June 21, 2024
P.O.Box 613ER Gombilla House, Lamashegu Market, Tamale, Northern Region

Prospectus, other expenses by parents outweigh cost under free SHS – Report

A study conducted by African Education Watch, an educational civil society organisation, has revealed that prospectus and other expenses by parents outweigh the cost incurred by the government under the free Senior High School programme.

The report observed that the government’s average spending per student for boarding schools was GHS 1,147 and 1,107 for day students.

The report said parents spent GHS 2, 477 on prospectus for their wards in the boarding schools and spent an extra amount of GHS 4, 000 to buy other personal items, including perfume, detergents, and sanitary pads, in the 2021–2022 academic year.

Mr.
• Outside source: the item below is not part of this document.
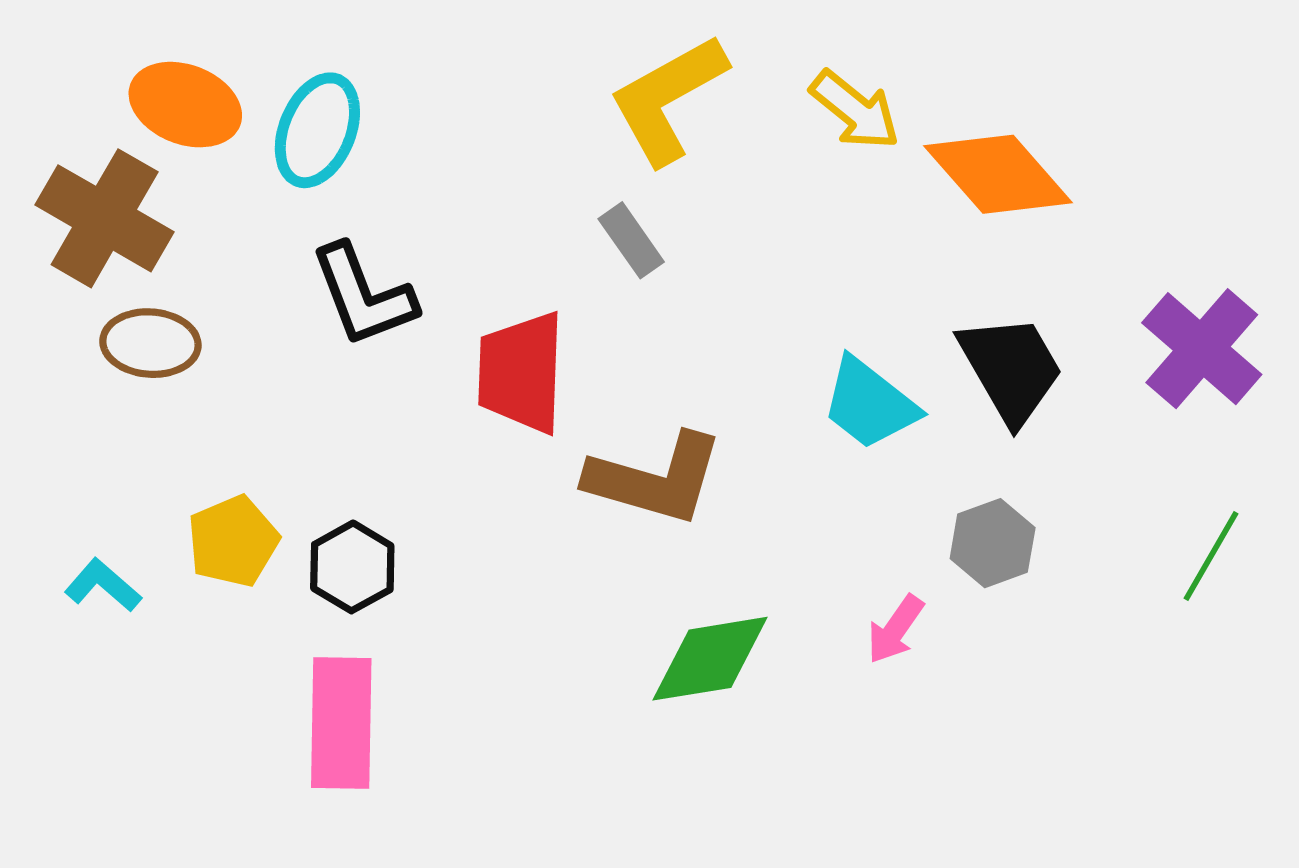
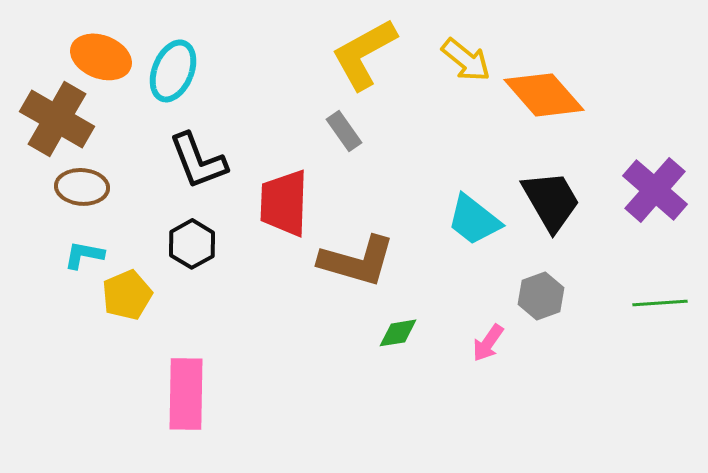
green line: (1211, 556) -> (660, 303), turned 56
black hexagon: (352, 567) -> (192, 244), moved
cyan L-shape: (103, 585) -> (84, 255), moved, turned -30
green diamond: (710, 659) -> (398, 333), moved, size x0.6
Divine Kpe, Senior Programmes Officer, African Education Watch, made the presentation during a conference on education financing in Accra.

The report was on the topic “The Financial Burden of the Free SHS Policy and Implications for Equitable Access to Education.”.
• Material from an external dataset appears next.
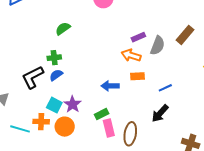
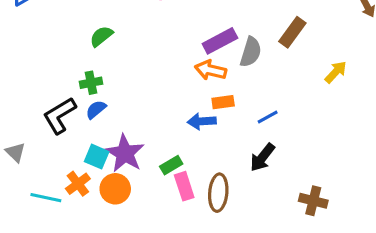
purple rectangle: (138, 37) -> (220, 41), size x1.5
blue arrow: (110, 86) -> (202, 121), moved
purple star: (72, 104) -> (125, 153), size x1.4
orange cross: (41, 122) -> (78, 184), turned -35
The cost borne by the government was analysed using free SHS budgetary allocations and expenditures obtained from the Ministry of Education, Ministry of Finance, and Parliament for the period 2017–18 to 2022–23 academic years.
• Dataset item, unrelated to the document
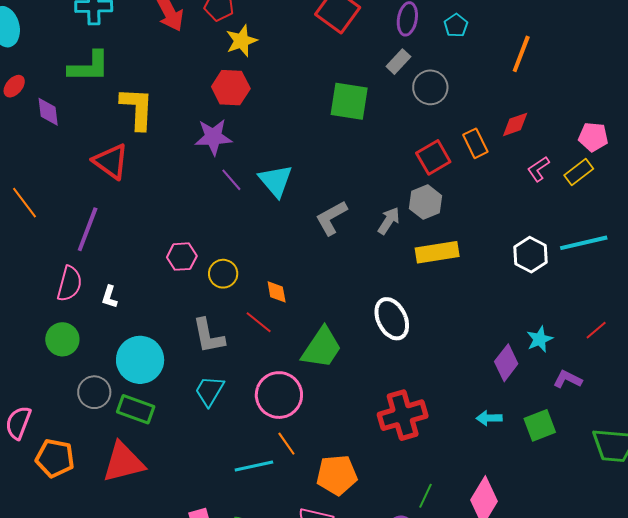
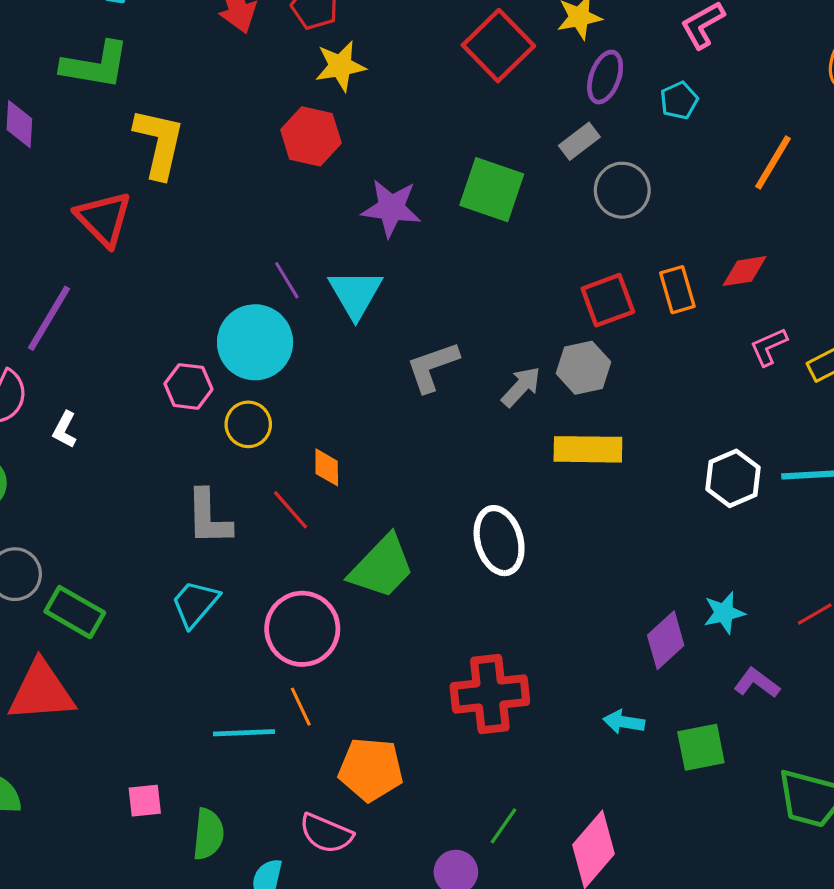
purple star: (213, 137) -> (391, 208), moved
cyan circle: (140, 360) -> (255, 342), moved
The cost to parents was analysed using historical prices of prospectus items from the Ghana Statistical Service.

According to the report, the prices of the prospectus increased by 38 per cent from a percentage of 36 during the initial implementation stage of the policy.

Mr Kpe stated that parents of continuing-day students reported spending an average of GH¢4,400 annually on their children’s education, with transportation constituting 40 per cent, breakfast of 50 per cent, and 10 per cent on books.

The report also revealed that parents of day students spent GHC5,507 inclusive of prospectus costs, which outweighed the government’s spending of GHS1,107.

The report revealed that financial constraints contributed to a 15 per cent failure of candidates to honour their admission in the 2022–2023 academic year.

It attributed the failure to honour admission to the high cost of the prospectus and other education materials.

To minimise the cost burden of the prospectus, the report recommended that, in the medium to long term, the Ministry of Education must develop and implement a strategy to focus on children from the poorest households using data from the LEAP programme.

That, the report revealed, would enable the government to spend more to cover the full cost of secondary education for students from lower-income households.

The report recommended that the Ministry of Finance improve the disbursement of funds under the policy in line with the objectives, implementation arrangements, and cash flow projections.